Reputation: 1511
I've set up a Kafka solution with 1 producer and 1 consumer and validated that all the connections are correct (I can produce messages and consume them). ZK Server & Kakfa Server are started and stable.
As described, my issue is that the Consumer will read messages just fine and from where it left off, but will only read messages that were created until before it started reading. After that, new messages will not be read until I kill the Consumer and restart him again.
Relevant Consumer Scala code
val consumer = Consumer.create(new ConsumerConfig(readConsumerPropertiesFromConfig))
val filterSpec = new Whitelist("some-valid-topic")
val stream: KafkaStream[String, String] =
consumer.createMessageStreamsByFilter(filterSpec, 1, new StringDecoder, new StringDecoder).head
log.info(s"Consumer started. Listening to topics [$filterSpec].")
def read() = stream map digest
Where digest takes a MessageAndMetadata and has fun with it
def digest(messageAndMeta: MessageAndMetadata[String, String]) = {
log.info(s"processing the message [$messageAndMeta]")
Properties are
properties.put("group.id", "default_consumer_group")
properties.put("zookeeper.connect", "localhost:2181")
properties.put("auto.offset.reset", "smallest")

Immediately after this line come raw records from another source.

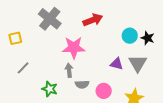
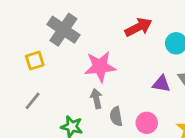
red arrow: (93, 20) -> (138, 27), moved
yellow square: (15, 38) -> (35, 61), moved
gray semicircle: (82, 84) -> (116, 116), turned 88

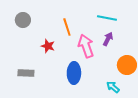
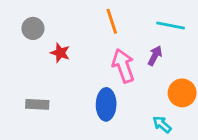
cyan line: (107, 18) -> (171, 26), moved
orange line: (67, 27) -> (112, 21), moved
red star: (48, 46) -> (60, 53), moved

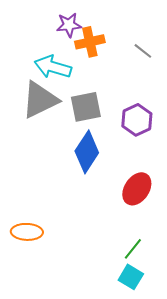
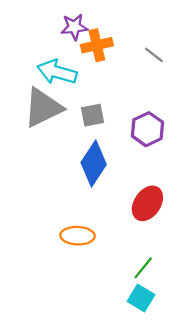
gray square: (86, 107) -> (93, 115), size x0.7
orange ellipse: (27, 232) -> (77, 236), moved

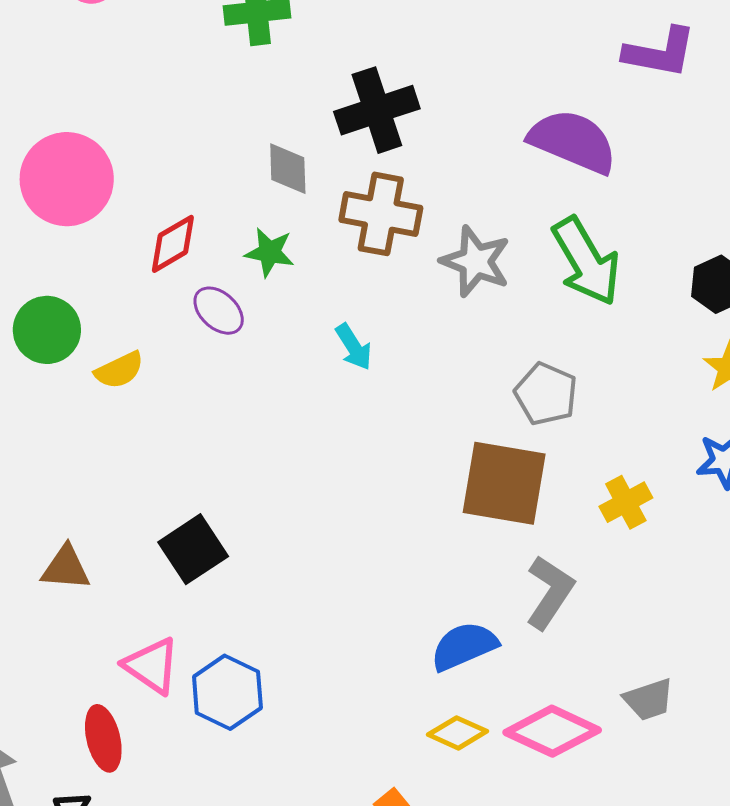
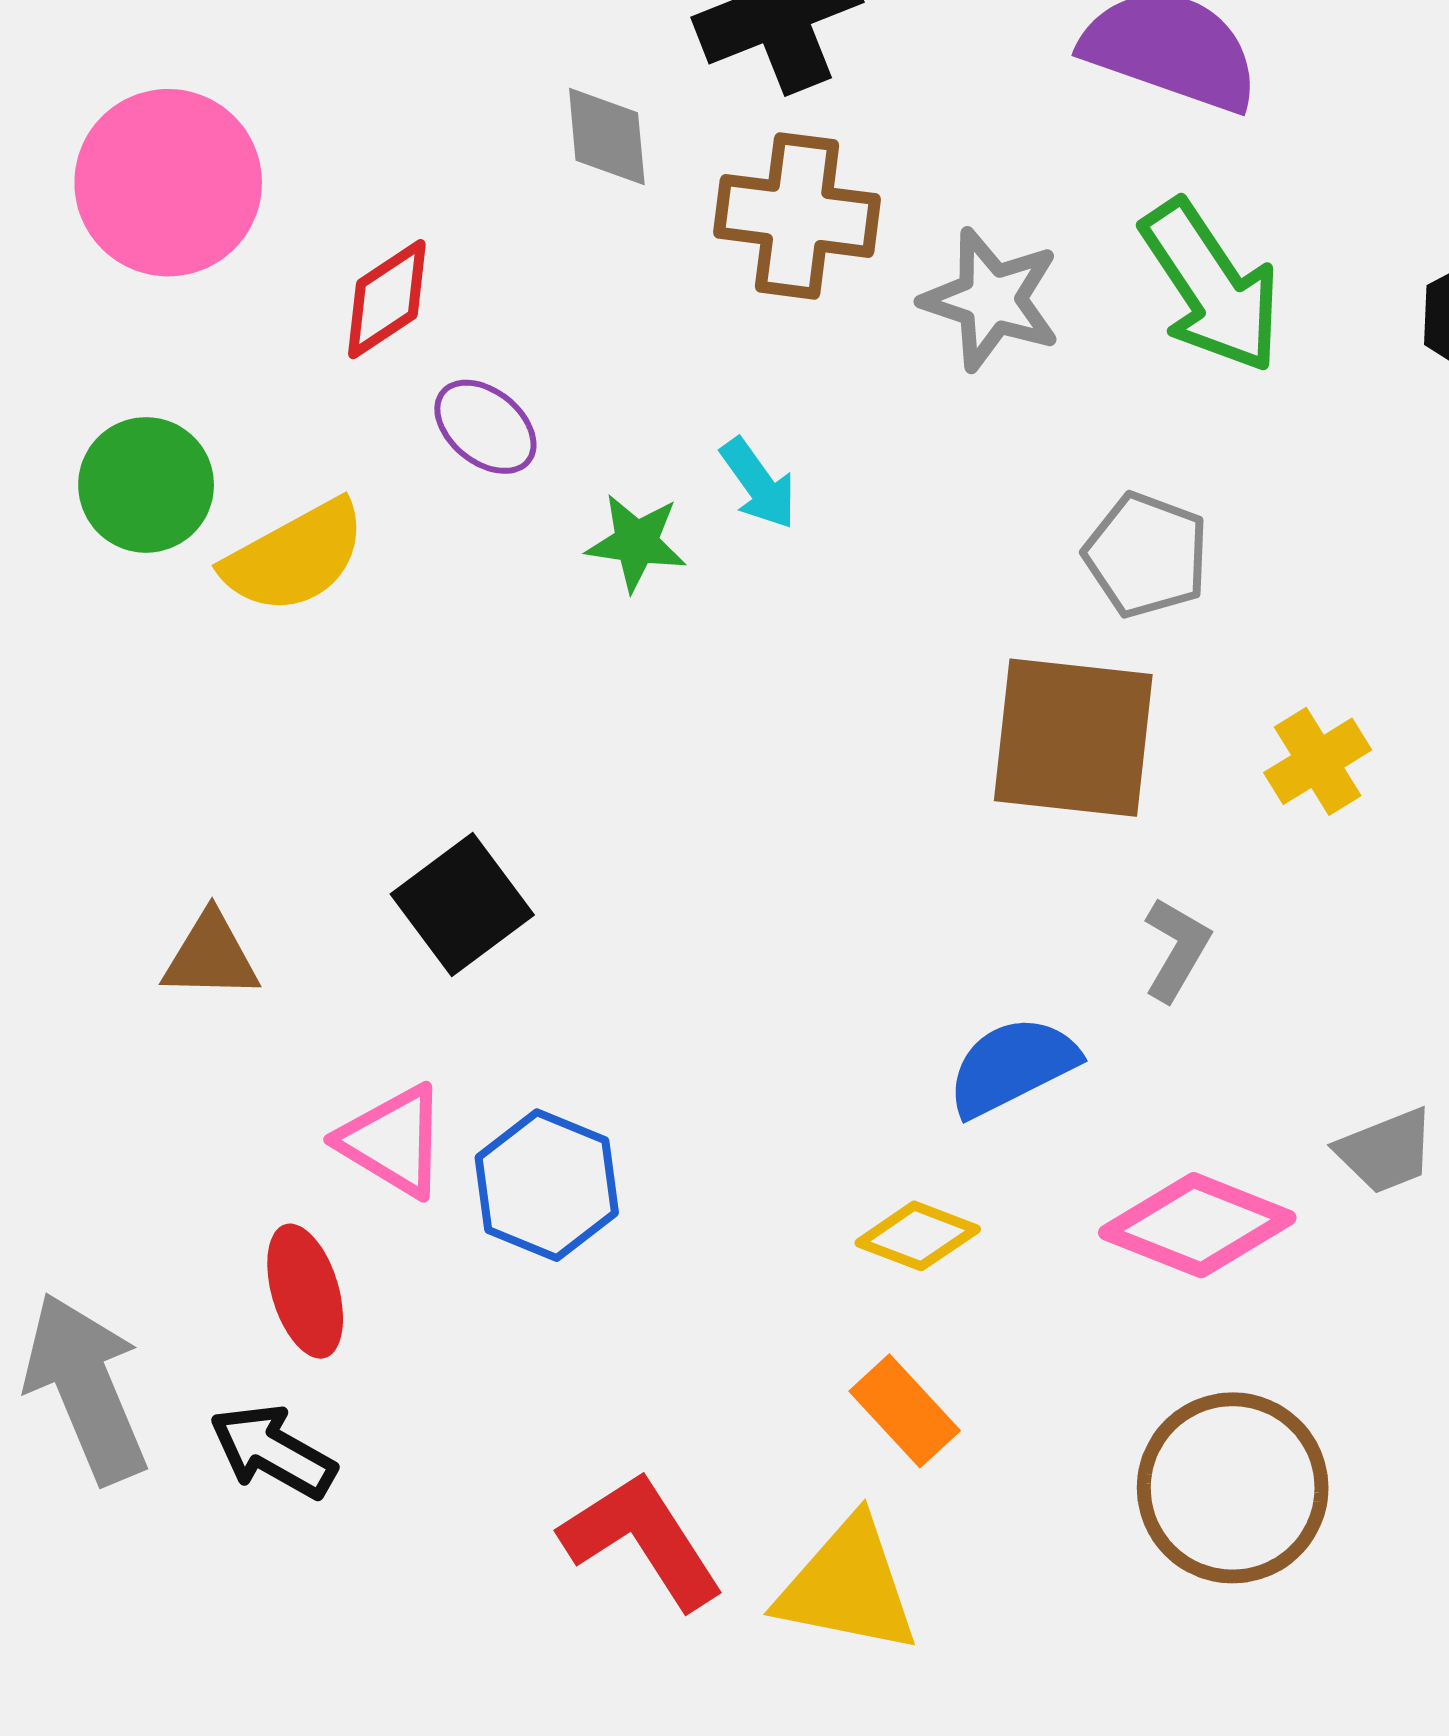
green star: (270, 252) -> (636, 543), moved
yellow semicircle: (119, 370) -> (295, 557), size x1.5
gray L-shape: (550, 592) -> (1176, 949), size x0.7
yellow diamond: (458, 733) -> (918, 1236), moved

properties.put("consumer.timeout.ms", 2000)
A timeline of what I can reproduce with this
Any thoughts? Thanks.
Upvotes: 3
Views: 3540
Reputation: 1511
The problem was that I overlooked a ConsumerTimeoutException that was crashing my Consumer and I mistook this for "the Consumer hanging forever".
From the docs on Consumer configuration:
By default, this value is -1 and a consumer blocks indefinitely if no new message is available for consumption.
I had this set to a number of seconds, after which it would throw. By setting this to -1, I get the desired behaviour, although the ideal solution (for my use case) would be to implement something along the lines of this project: https://github.com/kciesielski/reactive-kafka
This thread pointed me in the right direction
Hope it helps someone else.
Upvotes: 2
Reputation: 2762
I suspect that your problem is calling map in order to consume from the stream.
Try using the iterator directly via stream.iterator.hasNext and stream.iterator.next and see if that makes a difference. There is an example here: https://cwiki.apache.org/confluence/display/KAFKA/Consumer+Group+Example
Also, you will expect to receive ConsumerTimeoutException if no data is available for 2 seconds, so make sure your code is prepared to handle that.
Upvotes: 1